The two-story building was moved to its present location in 2009. It has many of the features distinctive of snow-country architecture, including a steep roof supported by massive, 10-meter-tall zelkova beams, large loft spaces for storing cloth- and straw-weaving materials, and high ceilings to draw up smoke from heating and cooking fires.
The floorplan follows a multi-room layout called chumon-zukuri that was common in snow country. Just inside the entrance is an expansive earthen-floored vestibule for shedding damp winter outerwear, and beside it is an indoor livestock pen to keep the farm animals from freezing. The vestibule leads directly to a raised tatami-floored room called the niwa, the heart of the house in chumon-zukuri. The room’s main feature is an irori hearth: a charcoal firepit set into the floor for warmth and cooking. Domestic life centered around the irori, and thus the house’s most-frequented rooms, such as the kitchen, bath, and living room, are conveniently arrayed around the niwa.

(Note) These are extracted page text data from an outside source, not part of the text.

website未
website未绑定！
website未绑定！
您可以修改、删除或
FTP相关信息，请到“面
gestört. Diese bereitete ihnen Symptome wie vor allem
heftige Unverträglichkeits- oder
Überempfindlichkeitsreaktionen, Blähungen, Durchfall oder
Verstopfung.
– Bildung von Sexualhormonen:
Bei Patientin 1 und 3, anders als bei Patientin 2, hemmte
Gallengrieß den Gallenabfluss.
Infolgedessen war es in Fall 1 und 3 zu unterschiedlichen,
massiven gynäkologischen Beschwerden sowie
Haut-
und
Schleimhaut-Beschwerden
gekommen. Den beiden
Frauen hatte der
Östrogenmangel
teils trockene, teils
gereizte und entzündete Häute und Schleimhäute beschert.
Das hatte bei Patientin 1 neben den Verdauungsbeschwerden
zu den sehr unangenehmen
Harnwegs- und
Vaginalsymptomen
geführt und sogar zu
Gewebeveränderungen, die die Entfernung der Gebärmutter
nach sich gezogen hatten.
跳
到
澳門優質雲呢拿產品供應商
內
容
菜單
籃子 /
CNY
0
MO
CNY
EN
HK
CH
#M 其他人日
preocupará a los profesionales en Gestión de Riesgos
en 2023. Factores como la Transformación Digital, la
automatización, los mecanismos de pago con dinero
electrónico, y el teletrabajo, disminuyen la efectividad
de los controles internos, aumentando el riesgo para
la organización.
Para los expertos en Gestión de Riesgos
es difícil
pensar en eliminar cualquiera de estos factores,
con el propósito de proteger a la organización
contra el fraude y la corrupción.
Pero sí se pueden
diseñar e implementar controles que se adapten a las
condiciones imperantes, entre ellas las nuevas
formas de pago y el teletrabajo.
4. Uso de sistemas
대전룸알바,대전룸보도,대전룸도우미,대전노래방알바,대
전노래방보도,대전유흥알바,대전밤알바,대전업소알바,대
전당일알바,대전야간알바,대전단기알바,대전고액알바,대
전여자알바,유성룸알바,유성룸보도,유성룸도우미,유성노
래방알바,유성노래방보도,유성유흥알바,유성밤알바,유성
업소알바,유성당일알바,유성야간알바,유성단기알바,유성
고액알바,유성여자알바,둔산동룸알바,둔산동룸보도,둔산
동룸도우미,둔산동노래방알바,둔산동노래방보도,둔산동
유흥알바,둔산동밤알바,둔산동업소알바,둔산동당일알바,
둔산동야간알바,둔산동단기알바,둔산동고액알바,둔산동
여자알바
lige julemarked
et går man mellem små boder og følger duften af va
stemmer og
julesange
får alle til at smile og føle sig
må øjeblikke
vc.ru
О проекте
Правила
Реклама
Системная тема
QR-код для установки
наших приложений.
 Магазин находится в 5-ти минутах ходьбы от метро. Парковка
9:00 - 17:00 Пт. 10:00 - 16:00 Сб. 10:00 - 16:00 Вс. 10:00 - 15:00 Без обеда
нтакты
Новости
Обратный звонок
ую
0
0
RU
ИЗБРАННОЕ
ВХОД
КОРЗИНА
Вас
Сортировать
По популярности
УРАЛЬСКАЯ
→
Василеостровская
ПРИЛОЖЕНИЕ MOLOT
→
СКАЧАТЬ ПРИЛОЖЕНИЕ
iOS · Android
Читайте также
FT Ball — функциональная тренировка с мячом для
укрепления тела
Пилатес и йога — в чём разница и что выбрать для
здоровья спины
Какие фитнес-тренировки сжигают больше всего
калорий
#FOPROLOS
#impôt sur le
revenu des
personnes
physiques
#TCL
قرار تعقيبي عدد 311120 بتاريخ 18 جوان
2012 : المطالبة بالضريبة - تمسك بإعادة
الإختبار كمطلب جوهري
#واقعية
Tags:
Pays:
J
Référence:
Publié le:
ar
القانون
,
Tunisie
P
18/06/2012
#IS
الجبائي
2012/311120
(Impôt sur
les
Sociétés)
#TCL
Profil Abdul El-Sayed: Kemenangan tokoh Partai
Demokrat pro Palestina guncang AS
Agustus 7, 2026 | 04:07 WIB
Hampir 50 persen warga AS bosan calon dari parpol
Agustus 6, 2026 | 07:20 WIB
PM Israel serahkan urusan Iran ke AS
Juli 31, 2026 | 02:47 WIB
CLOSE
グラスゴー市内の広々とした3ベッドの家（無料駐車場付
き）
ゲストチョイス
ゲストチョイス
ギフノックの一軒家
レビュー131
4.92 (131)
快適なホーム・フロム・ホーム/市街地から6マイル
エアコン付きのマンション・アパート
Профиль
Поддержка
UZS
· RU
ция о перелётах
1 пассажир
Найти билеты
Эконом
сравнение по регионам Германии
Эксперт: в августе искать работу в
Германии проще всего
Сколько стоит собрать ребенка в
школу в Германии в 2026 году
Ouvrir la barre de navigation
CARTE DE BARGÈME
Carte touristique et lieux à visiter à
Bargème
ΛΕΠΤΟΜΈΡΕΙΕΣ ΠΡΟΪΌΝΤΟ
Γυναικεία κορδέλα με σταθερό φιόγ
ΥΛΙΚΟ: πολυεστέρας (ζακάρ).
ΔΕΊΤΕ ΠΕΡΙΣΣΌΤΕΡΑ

Inside are thousands of traditional tools, items of furniture, housewares, and art donated by local residents. The rooms are filled with implements of daily life from the late nineteenth and early twentieth centuries. The second floor has extensive exhibits on the history and significance of nearby Matsuo Shrine and a video with archival footage of its Nanatsu Mairi festival.
Volunteer guides are happy to give Japanese-speaking visitors an even more immersive experience, teaching them words in the local dialect, playing traditional games used to pass the time on long winter nights, and telling stories through a collection of black-and-white photos depicting life in snow country.